Nate’s e-mail, however, wasn’t about any of these things. He was having a much more fundamental problem. The brand-new system whose construction he was overseeing was not sending any heat to an entire half of the building – even though everything looked perfectly OK.
We went through the usual suspects. Pump on? Check. Pump impeller spinning? Check. All valves open? Check. Boiler energized and making heat? Check. Is the pressure drop across the pump correct? Uh, well, someone decided to save money and delete the pressure gauges.
Despite the “value engineering” on the gauges, it sounded like it could be a blockage in the pipe. Except that that’s the first thing that pops into everyone’s mind any time there is a heat distribution problem in any kind of system, and it is almost never the problem. You’d be amazed at how many times a contractor has “fixed” a “blockage” in a hydronic system by installing either a more powerful pump (even though the original pump was already oversized) or one or more unnecessary additional pumps.
I once had a job where the unnecessary additional pump was installed backward and the contractor claimed that he had “solved” the “blockage.” For good measure, he powered the pump with an illegal extension cord that stole its power from the cable company’s nearby panel.
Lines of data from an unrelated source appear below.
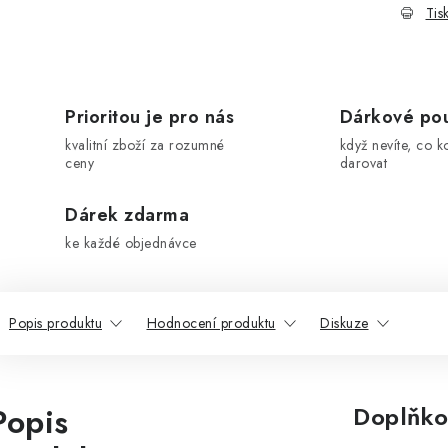
Tis
Prioritou je pro nás
Dárkové po
kvalitní zboží za rozumné
když nevíte, co k
ceny
darovat
Dárek zdarma
ke každé objednávce
Popis produktu
Hodnocení produktu
Diskuze
Popis
Doplňko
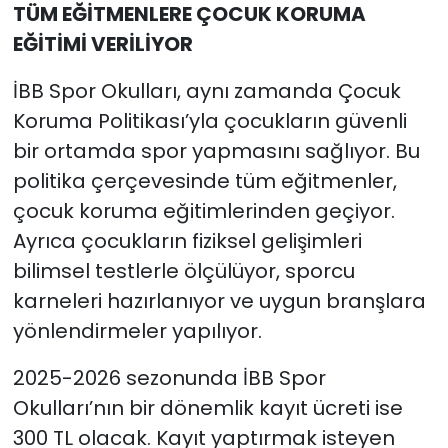
TÜM EĞİTMENLERE ÇOCUK KORUMA
EĞİTİMİ VERİLİYOR
İBB Spor Okulları, aynı zamanda Çocuk
Koruma Politikası’yla çocukların güvenli
bir ortamda spor yapmasını sağlıyor. Bu
politika çerçevesinde tüm eğitmenler,
çocuk koruma eğitimlerinden geçiyor.
Ayrıca çocukların fiziksel gelişimleri
bilimsel testlerle ölçülüyor, sporcu
karneleri hazırlanıyor ve uygun branşlara
yönlendirmeler yapılıyor.
2025-2026 sezonunda İBB Spor
Okulları’nın bir dönemlik kayıt ücreti ise
300 TL olacak. Kayıt yaptırmak isteyen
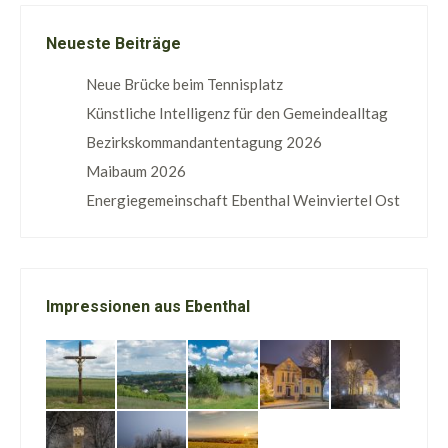
Neueste Beiträge
Neue Brücke beim Tennisplatz
Künstliche Intelligenz für den Gemeindealltag
Bezirkskommandantentagung 2026
Maibaum 2026
Energiegemeinschaft Ebenthal Weinviertel Ost
Impressionen aus Ebenthal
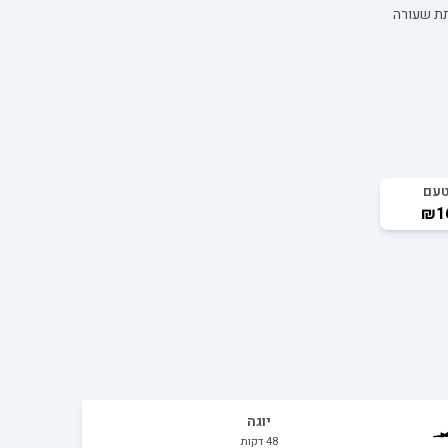
טעם
₪1
יוגה
48
דקות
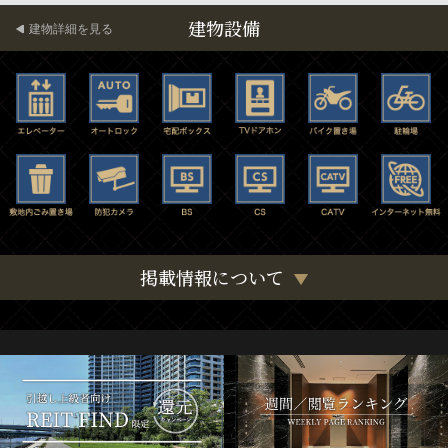
建物設備
建物詳細を見る
掲載情報について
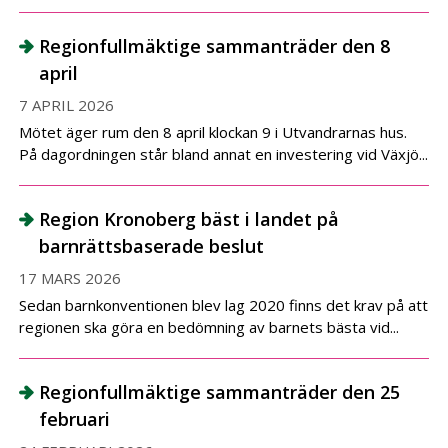
Regionfullmäktige sammanträder den 8
april
7 APRIL 2026
Mötet äger rum den 8 april klockan 9 i Utvandrarnas hus.
På dagordningen står bland annat en investering vid Växjö...
Region Kronoberg bäst i landet på
barnrättsbaserade beslut
17 MARS 2026
Sedan barnkonventionen blev lag 2020 finns det krav på att
regionen ska göra en bedömning av barnets bästa vid...
Regionfullmäktige sammanträder den 25
februari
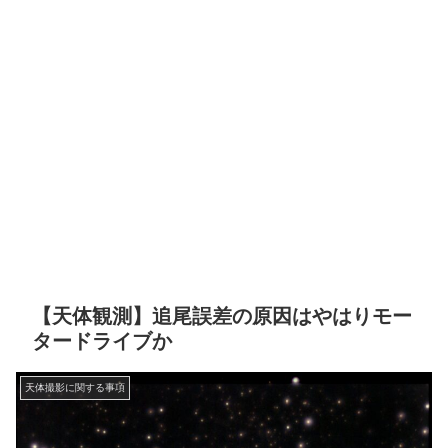
【天体観測】追尾誤差の原因はやはりモー
タードライブか
天体撮影に関する事項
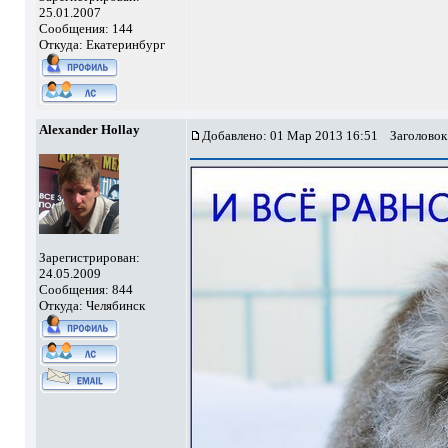
25.01.2007
Сообщения: 144
Откуда: Екатеринбург
Alexander Hollay
Добавлено: 01 Мар 2013 16:51
Заголовок
Зарегистрирован:
24.05.2009
Сообщения: 844
Откуда: Челябинск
But that’s another story. Suffice it to say that, in this case, any actual blockage would have to be amazingly serious, and with no visible external evidence of its location.
Nate told me he had felt along the pipes to see where they went from hot to not-so-hot, but it was difficult to tell just by feel. And copper pipes conduct heat so well, it’s possible that a pipe that felt warm on the outside could be misleading.
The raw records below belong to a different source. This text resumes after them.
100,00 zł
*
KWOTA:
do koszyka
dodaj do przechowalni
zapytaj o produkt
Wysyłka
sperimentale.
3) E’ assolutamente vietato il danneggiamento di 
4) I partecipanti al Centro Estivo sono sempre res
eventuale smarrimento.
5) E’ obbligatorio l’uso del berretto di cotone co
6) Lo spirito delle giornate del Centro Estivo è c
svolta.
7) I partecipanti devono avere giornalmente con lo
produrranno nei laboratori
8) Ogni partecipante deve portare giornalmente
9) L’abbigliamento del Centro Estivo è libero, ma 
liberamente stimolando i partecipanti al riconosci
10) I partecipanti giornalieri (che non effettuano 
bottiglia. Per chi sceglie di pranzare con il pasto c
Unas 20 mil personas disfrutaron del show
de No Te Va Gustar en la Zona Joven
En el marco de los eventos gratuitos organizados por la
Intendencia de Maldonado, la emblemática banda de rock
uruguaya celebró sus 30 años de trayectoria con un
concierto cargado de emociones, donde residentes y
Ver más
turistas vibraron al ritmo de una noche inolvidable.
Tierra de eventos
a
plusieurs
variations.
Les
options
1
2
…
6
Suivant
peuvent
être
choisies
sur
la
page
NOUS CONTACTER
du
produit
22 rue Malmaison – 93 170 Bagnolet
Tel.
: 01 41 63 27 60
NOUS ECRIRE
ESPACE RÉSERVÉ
I asked Nate if he had an infrared camera. Not one of those inexpensive temperature guns, but a full-fledged camera that could take an infrared photo of the pipes. Fortunately, he did. I suggested scanning the pipes in the boiler room to see if any kind of obvious pattern emerged.
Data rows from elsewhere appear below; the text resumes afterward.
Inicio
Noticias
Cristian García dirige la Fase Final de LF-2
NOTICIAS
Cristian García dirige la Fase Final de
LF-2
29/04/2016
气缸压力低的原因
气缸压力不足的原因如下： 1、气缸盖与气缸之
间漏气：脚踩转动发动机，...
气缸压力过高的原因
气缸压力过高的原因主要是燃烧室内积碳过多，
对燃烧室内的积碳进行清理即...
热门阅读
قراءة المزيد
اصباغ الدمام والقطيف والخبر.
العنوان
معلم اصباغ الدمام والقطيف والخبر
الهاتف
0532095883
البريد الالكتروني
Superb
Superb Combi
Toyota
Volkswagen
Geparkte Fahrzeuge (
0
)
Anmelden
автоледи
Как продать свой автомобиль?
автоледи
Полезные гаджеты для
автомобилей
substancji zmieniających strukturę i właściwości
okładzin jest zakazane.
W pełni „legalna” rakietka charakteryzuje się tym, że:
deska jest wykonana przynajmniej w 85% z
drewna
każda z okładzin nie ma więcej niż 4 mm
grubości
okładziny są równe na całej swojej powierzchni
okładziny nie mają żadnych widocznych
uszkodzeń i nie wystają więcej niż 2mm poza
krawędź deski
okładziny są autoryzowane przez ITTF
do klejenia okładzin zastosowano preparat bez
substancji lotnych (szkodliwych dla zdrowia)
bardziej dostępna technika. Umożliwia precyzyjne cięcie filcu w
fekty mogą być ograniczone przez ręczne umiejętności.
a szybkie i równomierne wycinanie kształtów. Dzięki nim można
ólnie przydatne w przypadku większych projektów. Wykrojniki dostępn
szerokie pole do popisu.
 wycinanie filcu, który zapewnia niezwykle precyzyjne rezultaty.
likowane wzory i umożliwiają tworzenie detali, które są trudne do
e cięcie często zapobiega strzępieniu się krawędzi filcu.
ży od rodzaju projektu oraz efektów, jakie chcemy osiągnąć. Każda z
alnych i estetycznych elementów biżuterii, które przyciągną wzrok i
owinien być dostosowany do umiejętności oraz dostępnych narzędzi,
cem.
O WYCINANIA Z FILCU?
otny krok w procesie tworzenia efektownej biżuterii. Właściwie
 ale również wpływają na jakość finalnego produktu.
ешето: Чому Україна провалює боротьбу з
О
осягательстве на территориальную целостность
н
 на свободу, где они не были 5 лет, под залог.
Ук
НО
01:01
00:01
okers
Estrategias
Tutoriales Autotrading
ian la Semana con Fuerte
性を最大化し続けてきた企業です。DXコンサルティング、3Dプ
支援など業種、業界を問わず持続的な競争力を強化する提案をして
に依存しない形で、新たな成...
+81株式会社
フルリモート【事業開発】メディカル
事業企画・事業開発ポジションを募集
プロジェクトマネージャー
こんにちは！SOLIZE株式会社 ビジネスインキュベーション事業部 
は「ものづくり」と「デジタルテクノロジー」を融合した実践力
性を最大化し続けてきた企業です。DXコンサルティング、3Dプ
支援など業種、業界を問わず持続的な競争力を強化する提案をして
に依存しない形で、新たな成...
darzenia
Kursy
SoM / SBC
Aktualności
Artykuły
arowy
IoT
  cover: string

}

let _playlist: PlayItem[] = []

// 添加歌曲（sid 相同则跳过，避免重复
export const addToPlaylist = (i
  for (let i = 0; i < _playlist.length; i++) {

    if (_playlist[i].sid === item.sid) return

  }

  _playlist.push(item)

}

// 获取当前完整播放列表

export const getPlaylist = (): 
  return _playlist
Nate and his colleagues had to remove a fair amount of pipe insulation to track down the location of the still-theoretical blockage, but after some effort they found what looked like a smoking gun – a large pipe tee fitting where the pipe was hot on one leg and uniformly less hot on the two other legs.
OK, great – but why would a large tee in a brand-new heating system be blocked? It made no sense.
No sense, that is, until Nate ordered the contractor to cut open the tee with a Sawzall. There, stuck inside the pipe (see photo), was a grimy T-shirt (no pun intended by the contractor, I hope) that had been used as a rag when the plumber was sweating the pipe. Perhaps he should have used a sweatshirt instead, but whatever he should have used, he should have removed it before closing up the pipe.